When it’s time for your disaster recovery testing, follow these steps to ensure success:

  • Establish RPOs and RTOs: Before making any kind of plan, a business needs to have well-established recovery point objectives (RPOs) and recovery time objectives (RTOs). How long can you go without having your applications up and running? Which pieces are most critical to your operations? How old can recovered data be to still prove useful to you? These numbers may vary by team, so establishing specific objectives is critical.
  • Create a Comprehensive Runbook: Without a runbook, there’s no rehearsal. Core pieces for the runbook should include the order servers need to come up in the recovery environment, critical people who can declare an emergency, notes on whether IP addresses are changing, and what the rehearsal will look like. Key responsibilities should be stated so that there’s a clear path forward and everyone knows who oversees what on either side.
  • Run The Rehearsal: Once everything’s replicated, then what? Ensure the production environment is isolated from recovery. Start bringing up the servers in relevant boot orders specified by the business (or boot them all at once). The business will come in, start logging into servers, and verify data & applications are working as intended.
  • Put Notes In The Runbook: Report your findings into the runbook at the end of the drill. If something went wrong – there was a problem with an application, a server came up corrupt, etc. – document the failure and what to fix. If there isn’t an immediate fix, document the workaround in the runbook.
  • Take Down The Environment: If the test is in a bubble, bring it down and clean everything up. Walk away with your findings and run the test again next year.

Guarantee Disaster Recovery Success With TierPoint

Building a strong disaster recovery plan, and then testing that plan, requires extensive preparation and diligence. Missing one potential disaster scenario could stand in the way of your business continuity plans. At TierPoint, our disaster recovery as a service (DRaaS) offering, backup services, and other disaster recovery & business continuity services can help facilitate testing that ensures resiliency for your data, applications, and infrastructure.

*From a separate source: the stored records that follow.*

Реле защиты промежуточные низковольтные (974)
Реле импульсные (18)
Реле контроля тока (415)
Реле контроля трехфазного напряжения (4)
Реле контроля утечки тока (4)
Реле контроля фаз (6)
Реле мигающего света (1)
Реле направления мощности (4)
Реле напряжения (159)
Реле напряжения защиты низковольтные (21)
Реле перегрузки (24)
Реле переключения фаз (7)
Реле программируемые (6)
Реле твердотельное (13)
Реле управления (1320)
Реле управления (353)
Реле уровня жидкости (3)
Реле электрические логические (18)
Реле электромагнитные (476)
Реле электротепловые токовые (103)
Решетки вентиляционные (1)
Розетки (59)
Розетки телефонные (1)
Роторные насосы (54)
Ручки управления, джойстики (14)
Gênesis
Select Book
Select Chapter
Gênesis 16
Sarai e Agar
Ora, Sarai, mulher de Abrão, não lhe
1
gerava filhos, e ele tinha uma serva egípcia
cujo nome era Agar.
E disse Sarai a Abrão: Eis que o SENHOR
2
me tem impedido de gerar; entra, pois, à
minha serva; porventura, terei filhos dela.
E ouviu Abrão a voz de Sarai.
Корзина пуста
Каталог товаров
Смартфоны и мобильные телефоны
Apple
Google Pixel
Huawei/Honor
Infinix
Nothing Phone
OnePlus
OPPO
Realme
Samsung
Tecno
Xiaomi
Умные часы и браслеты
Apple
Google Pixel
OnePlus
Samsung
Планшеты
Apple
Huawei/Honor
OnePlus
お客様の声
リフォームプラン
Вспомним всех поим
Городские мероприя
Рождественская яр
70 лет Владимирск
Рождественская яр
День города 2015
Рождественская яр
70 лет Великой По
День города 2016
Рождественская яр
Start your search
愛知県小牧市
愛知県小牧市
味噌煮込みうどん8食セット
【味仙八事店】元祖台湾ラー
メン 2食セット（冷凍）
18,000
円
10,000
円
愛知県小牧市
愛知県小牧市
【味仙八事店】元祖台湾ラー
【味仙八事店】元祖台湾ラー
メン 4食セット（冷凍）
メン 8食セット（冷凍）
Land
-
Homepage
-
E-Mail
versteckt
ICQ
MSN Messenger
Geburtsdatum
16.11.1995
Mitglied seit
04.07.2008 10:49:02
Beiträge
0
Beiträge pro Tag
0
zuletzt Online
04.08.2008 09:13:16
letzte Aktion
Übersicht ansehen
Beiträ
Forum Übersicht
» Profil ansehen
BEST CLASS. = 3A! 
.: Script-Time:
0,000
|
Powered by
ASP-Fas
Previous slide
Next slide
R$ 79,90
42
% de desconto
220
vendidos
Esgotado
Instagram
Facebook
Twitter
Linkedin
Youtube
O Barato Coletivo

Interested in learning more about what you can do to prevent and overcome potential business continuity challenges? Download The Ultimate Guide to Running Your Business Through Uncertainty and Disruption here.


How Often Should Disaster Recovery Testing Be Done?

Disaster recovery tests should be conducted once a year, at minimum.

How Do You Conduct Disaster Recovery Testing?

Every organization can take a unique, in-house approach to disaster recovery testing. Best practices for conducting disaster recovery testing include, but are not limited to, defining the scope of testing and scenarios to be simulated, identifying the team responsible for running the drills, developing test plans, scheduling testing, running testing, analyzing results, and optimizing.